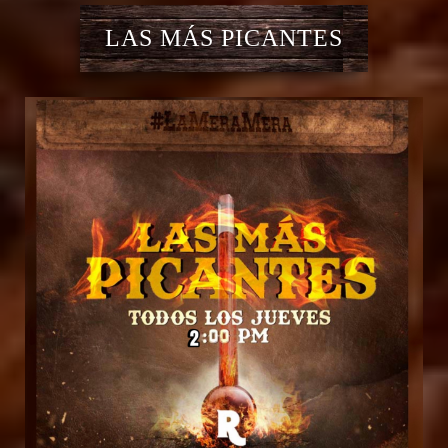
LAS MÁS PICANTES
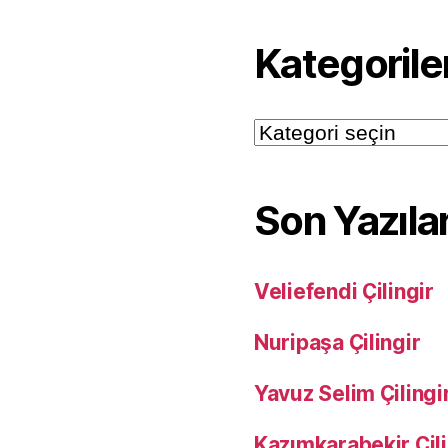
Kategorile
Kategoriler
Son Yazıla
Veliefendi Çilingir
Nuripaşa Çilingir
Yavuz Selim Çilingi
Kazımkarabekir Çili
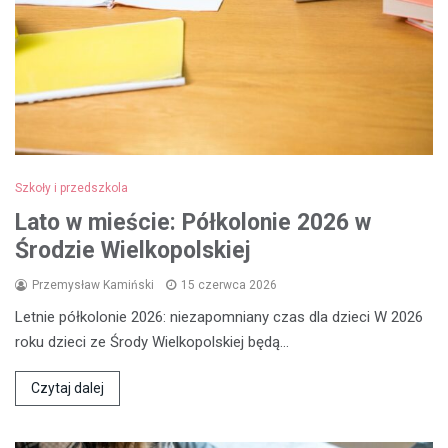
Szkoły i przedszkola
Lato w mieście: Półkolonie 2026 w
Środzie Wielkopolskiej
Przemysław Kamiński
15 czerwca 2026
Letnie półkolonie 2026: niezapomniany czas dla dzieci W 2026
roku dzieci ze Środy Wielkopolskiej będą…
Czytaj dalej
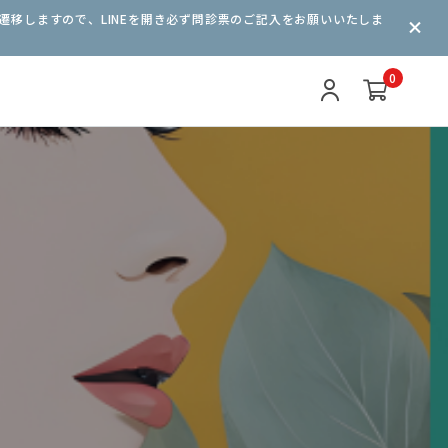
遷移しますので、LINEを開き必ず問診票のご記入をお願いいたしま
0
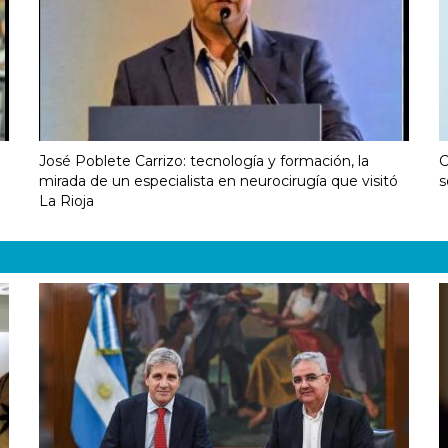
José Poblete Carrizo: tecnología y formación, la
C
mirada de un especialista en neurocirugía que visitó
s
La Rioja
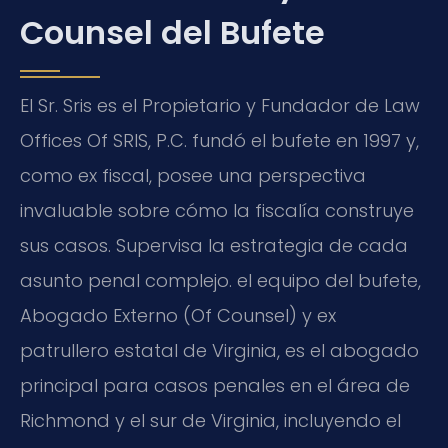
Counsel del Bufete
El Sr. Sris es el Propietario y Fundador de Law
Offices Of SRIS, P.C. fundó el bufete en 1997 y,
como ex fiscal, posee una perspectiva
invaluable sobre cómo la fiscalía construye
sus casos. Supervisa la estrategia de cada
asunto penal complejo. el equipo del bufete,
Abogado Externo (Of Counsel) y ex
patrullero estatal de Virginia, es el abogado
principal para casos penales en el área de
Richmond y el sur de Virginia, incluyendo el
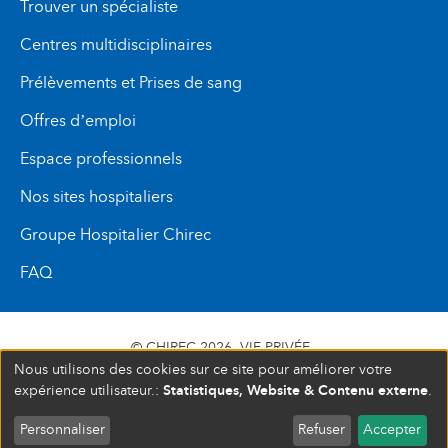
Trouver un spécialiste
Centres multidisciplinaires
Prélèvements et Prises de sang
Offres d’emploi
Espace professionnels
Nos sites hospitaliers
Groupe Hospitalier Chirec
FAQ
© CHIREC 2026
VIE PRIVÉE
Nous utilisons des cookies sur ce site pour améliorer votre
SIÈGE SOCIAL BOULEVARD DU TRIOMPHE 201 1160
Statistiques, Website & Contenu externe
expérience utilisateur.:
.
BRUXELLES N° D’ENTREPRISE : 472 937 059
Personnaliser
Refuser
Accepter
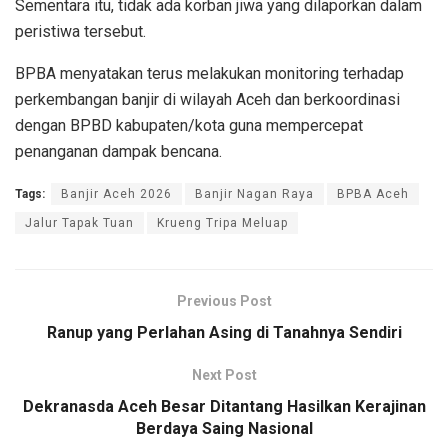
Sementara itu, tidak ada korban jiwa yang dilaporkan dalam
peristiwa tersebut.
BPBA menyatakan terus melakukan monitoring terhadap
perkembangan banjir di wilayah Aceh dan berkoordinasi
dengan BPBD kabupaten/kota guna mempercepat
penanganan dampak bencana.
Tags:
Banjir Aceh 2026
Banjir Nagan Raya
BPBA Aceh
Jalur Tapak Tuan
Krueng Tripa Meluap
Previous Post
Ranup yang Perlahan Asing di Tanahnya Sendiri
Next Post
Dekranasda Aceh Besar Ditantang Hasilkan Kerajinan
Berdaya Saing Nasional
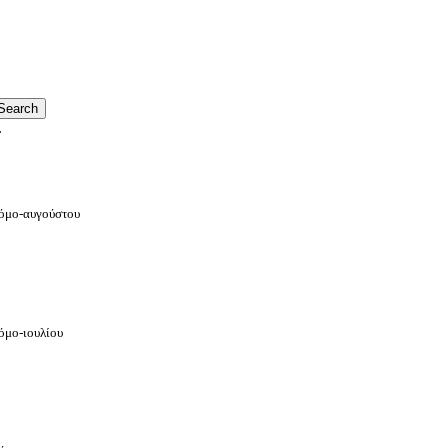
.
νόμο-αυγούστου
νόμο-ιουλίου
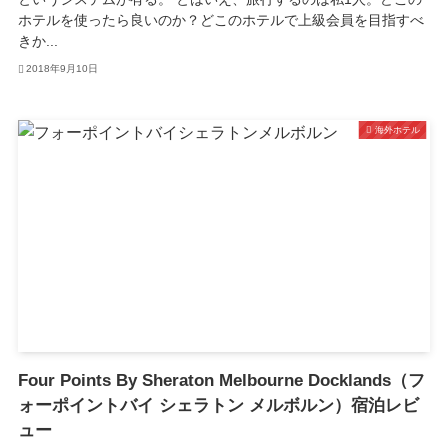
ホテルを使ったら良いのか？どこのホテルで上級会員を目指すべ
きか...
2018年9月10日
海外ホテル
Four Points By Sheraton Melbourne Docklands（フ
ォーポイントバイ シェラトン メルボルン）宿泊レビ
ュー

-- Your assignment --
What belongs in the answer is each line of the data that has the word "Wielkopolskiej".

-- Answer for the task --
Środzie Wielkopolskiej
roku dzieci ze Środy Wielkopolskiej będą…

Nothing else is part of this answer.